NVIDIA has also partnered with Microsoft to provide enterprise users access to the industrial metaverse and AI supercomputing resources via Microsoft Azure. This collaboration includes NVIDIA Omniverse Cloud and NVIDIA DGX Cloud, connecting Microsoft 365 applications with NVIDIA Omniverse.

NVIDIA brings generative AI everywhere, to new heights

NVIDIA’s four inference platforms optimized for a diverse set of rapidly emerging generative AI applications, left to right: L4 for AI video, L40 for image generation, H100 NVL for LLMs and Grace Hopper for recommendation models.

These partnerships will accelerate enterprises’ digitalization, engagement in the industrial metaverse, and training of advanced models for generative AI and other applications.

“The world’s largest companies are racing to digitalize every aspect of their business and reinvent themselves as software-defined technology companies,” said Jensen Huang, founder and CEO of NVIDIA. “NVIDIA AI and Omniverse supercharge industrial digitalization. Building NVIDIA Omniverse Cloud within Microsoft Azure brings customers the best of our combined capabilities.”

Bringing generative AI to world’s enterprises with cloud services

NVIDIA is introducing a collection of cloud services that empower businesses to create, fine-tune and implement custom large language models and generative AI models tailored to specific tasks using their proprietary data. Companies like Adobe, Getty Images, Morningstar, Quantiphi, and Shutterstock will leverage NVIDIA AI Foundations model-making services covering language, images, video, and 3D.

Enterprises can develop customized, domain-specific generative AI applications using the NVIDIA NeMo language service and NVIDIA Picasso image, video, and 3D service. NVIDIA has also unveiled new models for its NVIDIA BioNeMo cloud service in the field of biology.

NVIDIA NeMo and Picasso services are accessible via a browser on the NVIDIA DGX Cloud and offer pre-trained models, data processing frameworks, vector databases, optimized inference engines, APIs, and assistance from NVIDIA experts. NeMo service enables developers to tailor large language models to business needs, while NVIDIA Picasso service streamlines simulation and creative design across image, video, and 3D fields.

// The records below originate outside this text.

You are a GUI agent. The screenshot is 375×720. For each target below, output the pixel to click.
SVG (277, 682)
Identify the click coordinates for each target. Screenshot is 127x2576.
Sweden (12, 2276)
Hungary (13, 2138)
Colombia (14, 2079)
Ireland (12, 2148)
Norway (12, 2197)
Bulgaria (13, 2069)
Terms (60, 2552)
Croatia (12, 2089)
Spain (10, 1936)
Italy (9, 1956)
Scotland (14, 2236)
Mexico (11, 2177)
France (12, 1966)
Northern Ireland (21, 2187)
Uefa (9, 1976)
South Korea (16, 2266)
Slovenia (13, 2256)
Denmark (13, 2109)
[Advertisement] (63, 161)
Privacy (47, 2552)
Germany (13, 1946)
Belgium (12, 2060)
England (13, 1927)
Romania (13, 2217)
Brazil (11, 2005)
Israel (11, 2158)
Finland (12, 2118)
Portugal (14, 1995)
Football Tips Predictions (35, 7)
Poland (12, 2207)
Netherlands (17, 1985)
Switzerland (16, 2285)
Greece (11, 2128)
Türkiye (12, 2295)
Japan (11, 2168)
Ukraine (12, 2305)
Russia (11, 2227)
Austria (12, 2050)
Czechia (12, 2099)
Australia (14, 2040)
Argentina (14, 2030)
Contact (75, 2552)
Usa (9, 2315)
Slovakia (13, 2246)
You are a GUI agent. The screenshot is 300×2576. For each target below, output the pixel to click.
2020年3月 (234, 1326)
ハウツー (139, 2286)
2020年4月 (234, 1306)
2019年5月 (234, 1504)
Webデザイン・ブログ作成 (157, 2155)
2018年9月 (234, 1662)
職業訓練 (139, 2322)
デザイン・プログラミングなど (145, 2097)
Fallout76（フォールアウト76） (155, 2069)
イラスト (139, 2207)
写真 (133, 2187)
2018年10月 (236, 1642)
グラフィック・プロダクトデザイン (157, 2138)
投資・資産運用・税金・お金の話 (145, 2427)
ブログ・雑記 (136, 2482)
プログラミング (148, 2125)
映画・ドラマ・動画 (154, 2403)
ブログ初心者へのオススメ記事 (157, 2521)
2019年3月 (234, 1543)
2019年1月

NVIDIA and Adobe are broadening their R&D partnership to develop cutting-edge generative AI models focusing on transparency and Content Credentials. Some of these models will be incorporated into Adobe Creative Cloud products and NVIDIA Picasso.

Additionally, NVIDIA is collaborating with Getty Images to create responsible generative text-to-image and text-to-video foundation models using fully licensed assets. NVIDIA is also partnering with Shutterstock to develop a generative text-to-3D foundation model utilizing the NVIDIA Picasso service, simplifying 3D model creation. Shutterstock will make the model available on its platform, promoting 3D asset creation and expediting the development of industrial digital twins and 3D virtual world composition in NVIDIA Omniverse.